Azevedo’s friend gave him the puppy, and he named her Olympia. “She grew into an 80-pound ball of muscle,” Azevedo says. “She’s very loving. All she really wants out of life is as much human contact as possible, and a good swim.”
A member of the U.S. Olympic Teams at the 2000 Olympics in Sydney as well as the 2004, 2008 and 2012 Olympics in Athens, Beijing and London respectively, Azevedo was named the world’s seventh-best athlete in 2003 by Men’s Journal.
But dogs are Azevedo’s other passion.
A few years after adopting Olympia, who is now 12 years old, Azevedo found out about a 4-month-old puppy at the pound whose owner had thrown him from a car window. “He was this beautiful little Brazilian Fila,” Azevedo says. “I was born in Brazil, and I really wanted to adopt him, but then the owner came back and said he wanted the dog because he found out how much money it was worth.

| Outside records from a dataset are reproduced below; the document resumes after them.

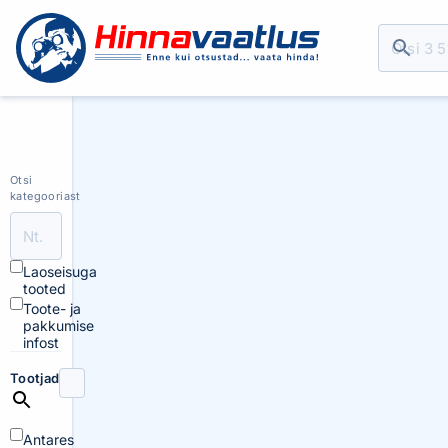
Otsi
kategooriast
Laoseisuga
tooted
Toote- ja
pakkumise
infost
Tootjad
Antares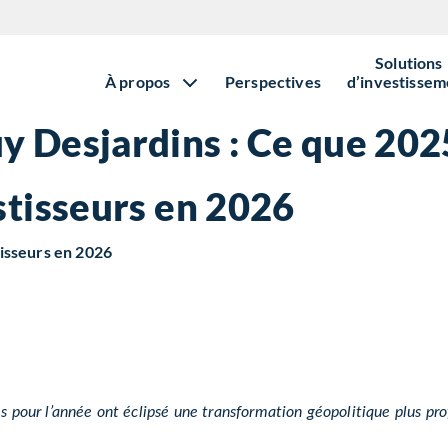
Solutions
À propos
Perspectives
d’investissem
 Desjardins : Ce que 202
stisseurs en 2026
tisseurs en 2026
és pour l’année ont éclipsé une transformation géopolitique plus 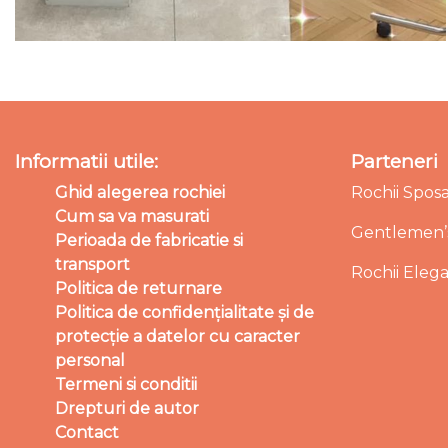
Informatii utile:
Parteneri
Ghid alegerea rochiei
Rochii Spos
Cum sa va masurati
Gentlemen’s
Perioada de fabricatie si
transport
Rochii Eleg
Politica de returnare
Politica de confidențialitate și de
protecție a datelor cu caracter
personal
Termeni si conditii
Drepturi de autor
Contact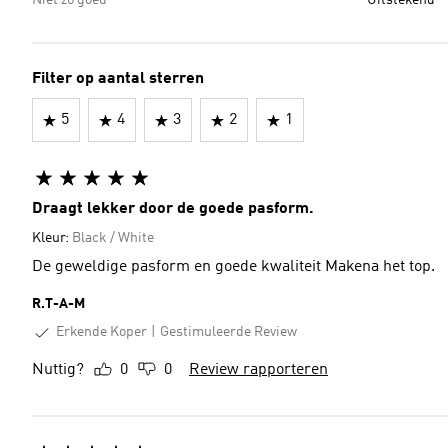
Niet zo goed
Uitstekend
Filter op aantal sterren
5
4
3
2
1
Draagt lekker door de goede pasform.
Kleur:
Black / White
De geweldige pasform en goede kwaliteit Makena het top.
R.T-A-M
Erkende Koper
Gestimuleerde Review
Nuttig?
0
0
Review rapporteren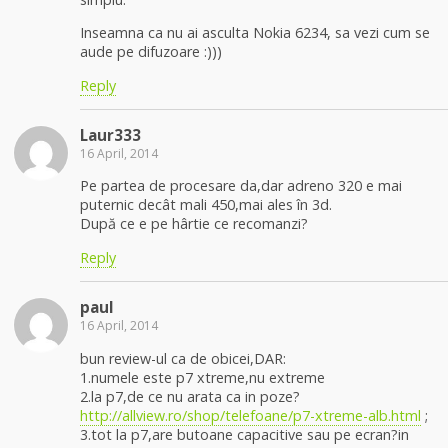
Inseamna ca nu ai asculta Nokia 6234, sa vezi cum se
aude pe difuzoare :)))
Reply
Laur333
16 April, 2014
Pe partea de procesare da,dar adreno 320 e mai
puternic decât mali 450,mai ales în 3d.
După ce e pe hârtie ce recomanzi?
Reply
paul
16 April, 2014
bun review-ul ca de obicei,DAR:
1.numele este p7 xtreme,nu extreme
2.la p7,de ce nu arata ca in poze?
http://allview.ro/shop/telefoane/p7-xtreme-alb.html
;
3.tot la p7,are butoane capacitive sau pe ecran?in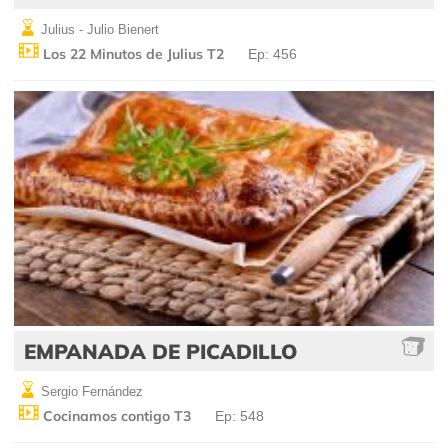
Julius - Julio Bienert
Los 22 Minutos de Julius T2
Ep: 456
EMPANADA DE PICADILLO
Sergio Fernández
Cocinamos contigo T3
Ep: 548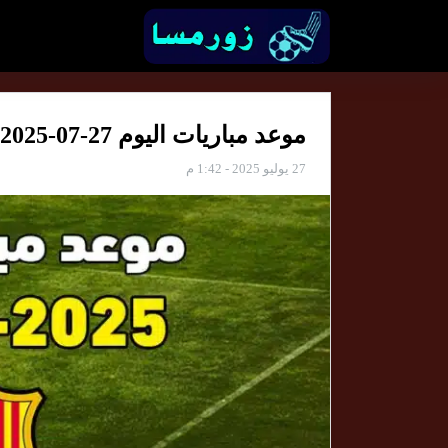
موعد مباريات اليوم 27-07-2025 والقنوات الناقلة
27 يوليو 2025 - 1:42 م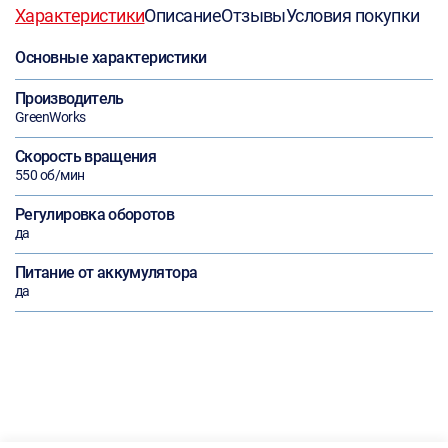
Характеристики
Описание
Отзывы
Условия покупки
Основные характеристики
Производитель
GreenWorks
Скорость вращения
550 об/мин
Регулировка оборотов
да
Питание от аккумулятора
да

But the shelter didn’t want to give the dog back, and because he came back within minutes of the end of the waiting period, they did a raffle and we got to take him home. I named him Apollo.”
The Fila Brasileiro, now 7, quickly grew to over 220 pounds, but defers to Olympia. “She controls him. She runs him around and makes him do things for her,” Azevedo says. “But he always has the biggest smile on his face. He’s so lovable, he just wants to sit and stare at you, and he doesn’t understand that he’s too big to be a lap dog, or why he can’t quite seem to fit on the furniture.”
Azevedo and his wife, Sara, divide their time between Long Beach and Montenegro, where Azevedo’s professional Brazilian water polo team is based. While overseas, Olympia and Apollo stay with Azevedo’s parents, so it’s only natural that Azevedo and his wife would miss their dogs and want to help the local stray dogs they saw all over Montenegro. “I was upset by the stray-dog situation,” Azevedo says. “They don’t believe in neutering, and they get puppies, then kick them out when they get big. Kids don’t learn what it means to have an animal, how loving and special they are.”
The situation prompted Sara to begin fundraising for the local shelter. “They had no equipment to give the dogs shots, and 95 percent of the dogs that come in die of worms,” he says. “My wife raised 15,000 euros for them. Since I was a pro player over there, they started doing commercials to raise awareness about the situation, and they put me on the front page of the paper. But I give my wife all the credit. She made a big difference for the dogs.”